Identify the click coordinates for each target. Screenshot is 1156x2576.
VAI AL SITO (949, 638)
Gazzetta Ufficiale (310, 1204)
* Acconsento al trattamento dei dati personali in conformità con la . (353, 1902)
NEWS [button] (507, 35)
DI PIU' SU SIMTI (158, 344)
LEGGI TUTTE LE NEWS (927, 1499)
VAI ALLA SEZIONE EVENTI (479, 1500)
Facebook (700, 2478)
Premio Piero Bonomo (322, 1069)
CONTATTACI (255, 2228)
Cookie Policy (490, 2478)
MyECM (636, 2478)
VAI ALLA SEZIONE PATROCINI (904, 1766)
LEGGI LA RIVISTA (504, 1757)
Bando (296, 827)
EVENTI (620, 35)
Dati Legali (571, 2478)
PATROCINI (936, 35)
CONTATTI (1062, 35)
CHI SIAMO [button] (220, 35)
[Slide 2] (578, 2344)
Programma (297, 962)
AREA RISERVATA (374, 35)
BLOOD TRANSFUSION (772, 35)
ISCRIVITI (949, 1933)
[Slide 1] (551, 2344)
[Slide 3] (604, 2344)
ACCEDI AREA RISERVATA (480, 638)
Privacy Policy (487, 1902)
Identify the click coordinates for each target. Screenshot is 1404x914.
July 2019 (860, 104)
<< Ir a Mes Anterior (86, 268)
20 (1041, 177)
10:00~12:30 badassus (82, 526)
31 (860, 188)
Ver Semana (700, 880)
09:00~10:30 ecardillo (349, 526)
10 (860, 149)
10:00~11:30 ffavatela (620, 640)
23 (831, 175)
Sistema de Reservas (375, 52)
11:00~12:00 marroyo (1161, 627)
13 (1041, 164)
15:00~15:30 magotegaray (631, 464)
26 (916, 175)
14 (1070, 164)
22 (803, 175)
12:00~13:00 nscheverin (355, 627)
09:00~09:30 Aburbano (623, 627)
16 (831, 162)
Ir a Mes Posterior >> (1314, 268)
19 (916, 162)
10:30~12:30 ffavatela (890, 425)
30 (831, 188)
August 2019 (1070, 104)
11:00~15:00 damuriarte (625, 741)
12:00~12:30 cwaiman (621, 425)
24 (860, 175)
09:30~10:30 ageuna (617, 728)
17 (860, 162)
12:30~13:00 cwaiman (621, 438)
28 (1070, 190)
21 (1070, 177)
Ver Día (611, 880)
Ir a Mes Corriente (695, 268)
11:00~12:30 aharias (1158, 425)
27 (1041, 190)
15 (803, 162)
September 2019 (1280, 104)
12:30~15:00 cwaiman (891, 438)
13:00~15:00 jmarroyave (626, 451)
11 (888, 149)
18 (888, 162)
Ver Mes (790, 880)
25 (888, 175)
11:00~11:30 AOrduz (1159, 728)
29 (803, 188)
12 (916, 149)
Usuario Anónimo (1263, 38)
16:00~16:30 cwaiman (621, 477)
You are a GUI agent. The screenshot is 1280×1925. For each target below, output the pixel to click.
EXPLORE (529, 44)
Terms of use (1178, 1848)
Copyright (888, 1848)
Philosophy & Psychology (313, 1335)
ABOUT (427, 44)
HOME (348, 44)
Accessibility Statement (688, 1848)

> Problem description:
Would you transcribe the listing word for word?

> Answer to this task:
Identify the click coordinates for each target. Screenshot is 1156x2576.
VAI AL SITO (949, 638)
Gazzetta Ufficiale (310, 1204)
* Acconsento al trattamento dei dati personali in conformità con la . (353, 1902)
NEWS [button] (507, 35)
DI PIU' SU SIMTI (158, 344)
LEGGI TUTTE LE NEWS (927, 1499)
VAI ALLA SEZIONE EVENTI (479, 1500)
Facebook (700, 2478)
Premio Piero Bonomo (322, 1069)
CONTATTACI (255, 2228)
Cookie Policy (490, 2478)
MyECM (636, 2478)
VAI ALLA SEZIONE PATROCINI (904, 1766)
LEGGI LA RIVISTA (504, 1757)
Bando (296, 827)
EVENTI (620, 35)
Dati Legali (571, 2478)
PATROCINI (936, 35)
CONTATTI (1062, 35)
CHI SIAMO [button] (220, 35)
[Slide 2] (578, 2344)
Programma (297, 962)
AREA RISERVATA (374, 35)
BLOOD TRANSFUSION (772, 35)
ISCRIVITI (949, 1933)
[Slide 1] (551, 2344)
[Slide 3] (604, 2344)
ACCEDI AREA RISERVATA (480, 638)
Privacy Policy (487, 1902)
Identify the click coordinates for each target. Screenshot is 1404x914.
July 2019 (860, 104)
<< Ir a Mes Anterior (86, 268)
20 (1041, 177)
10:00~12:30 badassus (82, 526)
31 (860, 188)
Ver Semana (700, 880)
09:00~10:30 ecardillo (349, 526)
10 (860, 149)
10:00~11:30 ffavatela (620, 640)
23 (831, 175)
Sistema de Reservas (375, 52)
11:00~12:00 marroyo (1161, 627)
13 (1041, 164)
15:00~15:30 magotegaray (631, 464)
26 (916, 175)
14 (1070, 164)
22 (803, 175)
12:00~13:00 nscheverin (355, 627)
09:00~09:30 Aburbano (623, 627)
16 (831, 162)
Ir a Mes Posterior >> (1314, 268)
19 (916, 162)
10:30~12:30 ffavatela (890, 425)
30 (831, 188)
August 2019 (1070, 104)
11:00~15:00 damuriarte (625, 741)
12:00~12:30 cwaiman (621, 425)
24 (860, 175)
09:30~10:30 ageuna (617, 728)
17 (860, 162)
12:30~13:00 cwaiman (621, 438)
28 (1070, 190)
21 (1070, 177)
Ver Día (611, 880)
Ir a Mes Corriente (695, 268)
11:00~12:30 aharias (1158, 425)
27 (1041, 190)
15 (803, 162)
September 2019 (1280, 104)
12:30~15:00 cwaiman (891, 438)
13:00~15:00 jmarroyave (626, 451)
11 (888, 149)
18 (888, 162)
Ver Mes (790, 880)
25 (888, 175)
11:00~11:30 AOrduz (1159, 728)
29 (803, 188)
12 (916, 149)
Usuario Anónimo (1263, 38)
16:00~16:30 cwaiman (621, 477)
You are a GUI agent. The screenshot is 1280×1925. For each target below, output the pixel to click.
EXPLORE (529, 44)
Terms of use (1178, 1848)
Copyright (888, 1848)
Philosophy & Psychology (313, 1335)
ABOUT (427, 44)
HOME (348, 44)
Accessibility Statement (688, 1848)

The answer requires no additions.